● Activity
Show the lines below that contain the string "massifs".

Page-level text extractions:
★ ★ ★
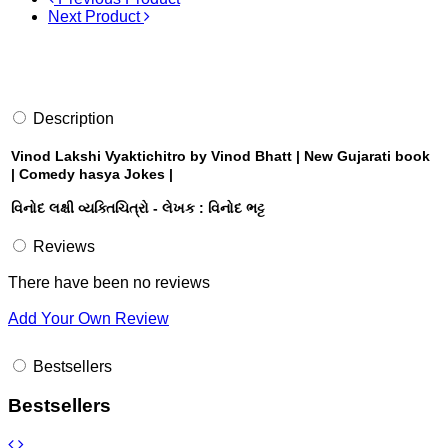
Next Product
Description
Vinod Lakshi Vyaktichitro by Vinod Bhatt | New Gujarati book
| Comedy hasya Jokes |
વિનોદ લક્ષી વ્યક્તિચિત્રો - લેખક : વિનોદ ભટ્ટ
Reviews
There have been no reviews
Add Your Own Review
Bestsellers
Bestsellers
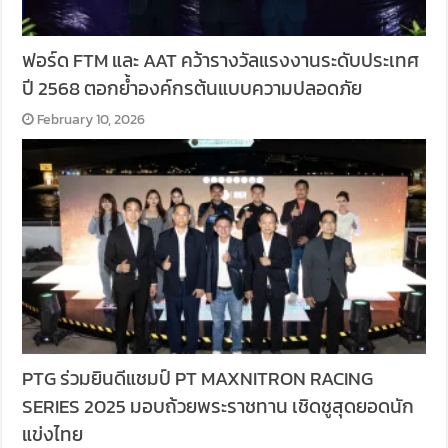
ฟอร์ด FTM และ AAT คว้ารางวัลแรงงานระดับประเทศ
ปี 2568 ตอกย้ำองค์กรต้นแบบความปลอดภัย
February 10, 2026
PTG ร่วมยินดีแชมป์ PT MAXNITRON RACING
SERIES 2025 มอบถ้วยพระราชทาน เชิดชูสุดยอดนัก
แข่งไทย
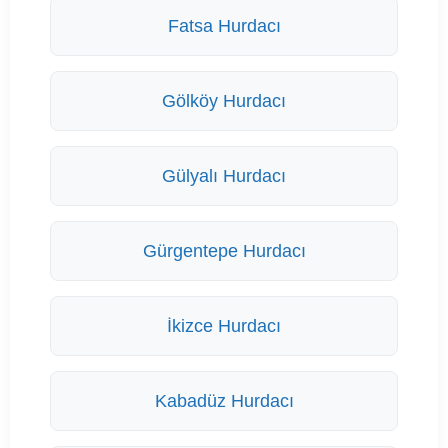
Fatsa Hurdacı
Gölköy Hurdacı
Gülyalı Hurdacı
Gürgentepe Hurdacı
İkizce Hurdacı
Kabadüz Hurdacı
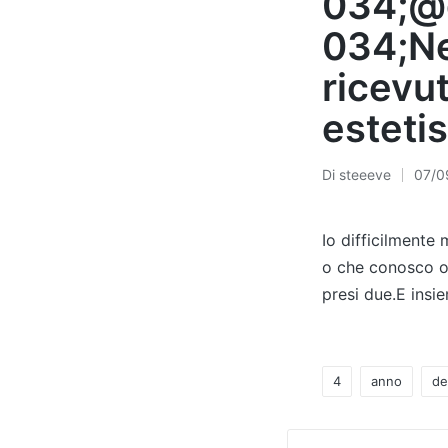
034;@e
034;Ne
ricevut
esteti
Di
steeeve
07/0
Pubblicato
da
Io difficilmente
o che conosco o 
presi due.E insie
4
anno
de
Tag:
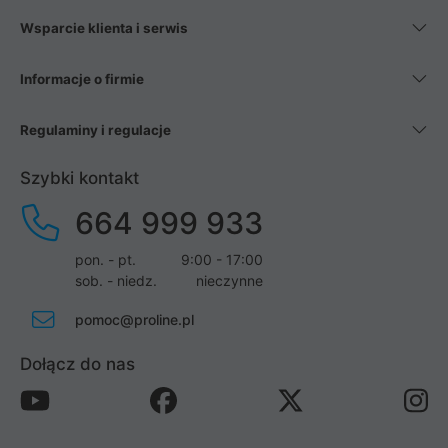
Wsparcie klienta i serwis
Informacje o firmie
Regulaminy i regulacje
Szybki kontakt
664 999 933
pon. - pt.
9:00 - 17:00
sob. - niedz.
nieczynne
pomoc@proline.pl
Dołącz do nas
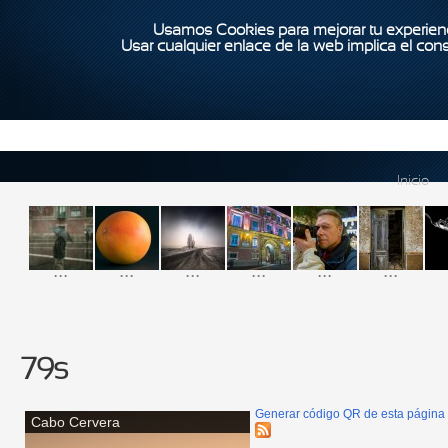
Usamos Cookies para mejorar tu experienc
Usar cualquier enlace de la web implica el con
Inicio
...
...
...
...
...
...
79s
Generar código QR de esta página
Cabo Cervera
★ ★ ★
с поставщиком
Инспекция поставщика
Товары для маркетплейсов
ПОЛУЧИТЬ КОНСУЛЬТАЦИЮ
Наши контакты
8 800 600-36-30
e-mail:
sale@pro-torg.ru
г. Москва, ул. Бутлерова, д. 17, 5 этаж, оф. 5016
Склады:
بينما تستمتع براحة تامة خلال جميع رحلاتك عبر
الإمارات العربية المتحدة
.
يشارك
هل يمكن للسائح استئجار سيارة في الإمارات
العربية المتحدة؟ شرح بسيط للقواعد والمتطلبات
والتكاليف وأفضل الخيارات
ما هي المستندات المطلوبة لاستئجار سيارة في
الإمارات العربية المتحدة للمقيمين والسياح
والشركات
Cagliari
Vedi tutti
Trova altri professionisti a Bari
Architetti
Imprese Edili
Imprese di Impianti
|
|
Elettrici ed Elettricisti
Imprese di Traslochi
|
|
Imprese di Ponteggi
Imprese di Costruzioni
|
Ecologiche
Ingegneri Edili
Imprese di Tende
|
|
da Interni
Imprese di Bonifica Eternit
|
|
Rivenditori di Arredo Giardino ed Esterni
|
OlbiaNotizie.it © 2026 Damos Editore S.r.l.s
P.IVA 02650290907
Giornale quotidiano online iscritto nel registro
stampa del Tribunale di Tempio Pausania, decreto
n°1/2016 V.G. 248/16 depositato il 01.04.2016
★ ★ ★
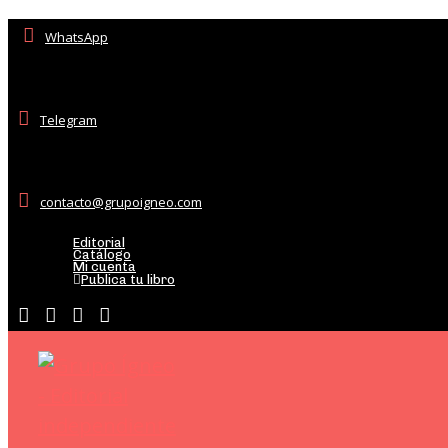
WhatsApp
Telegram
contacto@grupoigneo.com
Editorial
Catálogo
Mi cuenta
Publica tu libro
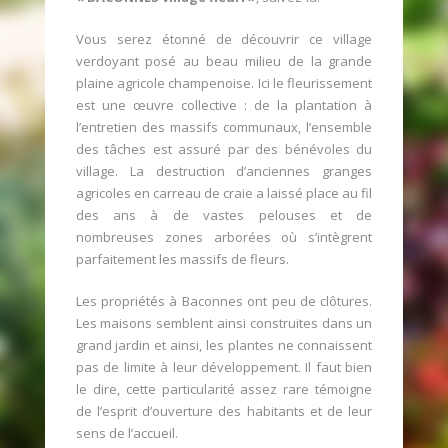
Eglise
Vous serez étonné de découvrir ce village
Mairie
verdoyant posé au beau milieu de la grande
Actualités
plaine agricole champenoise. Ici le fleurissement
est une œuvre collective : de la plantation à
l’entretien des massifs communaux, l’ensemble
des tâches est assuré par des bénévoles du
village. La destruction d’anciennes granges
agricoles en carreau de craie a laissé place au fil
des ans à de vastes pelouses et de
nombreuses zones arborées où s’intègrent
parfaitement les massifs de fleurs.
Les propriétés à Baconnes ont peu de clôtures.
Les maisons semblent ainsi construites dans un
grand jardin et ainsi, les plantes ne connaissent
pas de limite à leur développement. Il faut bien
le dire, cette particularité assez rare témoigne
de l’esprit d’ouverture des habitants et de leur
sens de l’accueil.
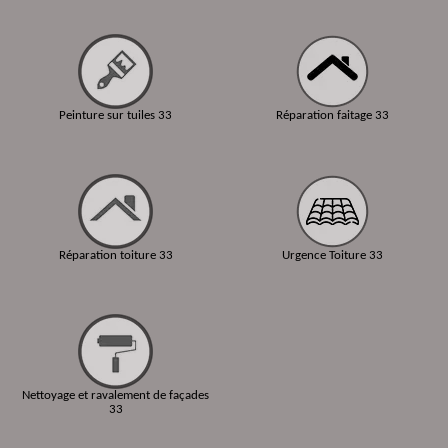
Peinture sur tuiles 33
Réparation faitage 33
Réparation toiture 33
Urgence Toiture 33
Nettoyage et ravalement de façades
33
★ ★ ★
● Solution below
l’entretien des massifs communaux, l’ensemble
parfaitement les massifs de fleurs.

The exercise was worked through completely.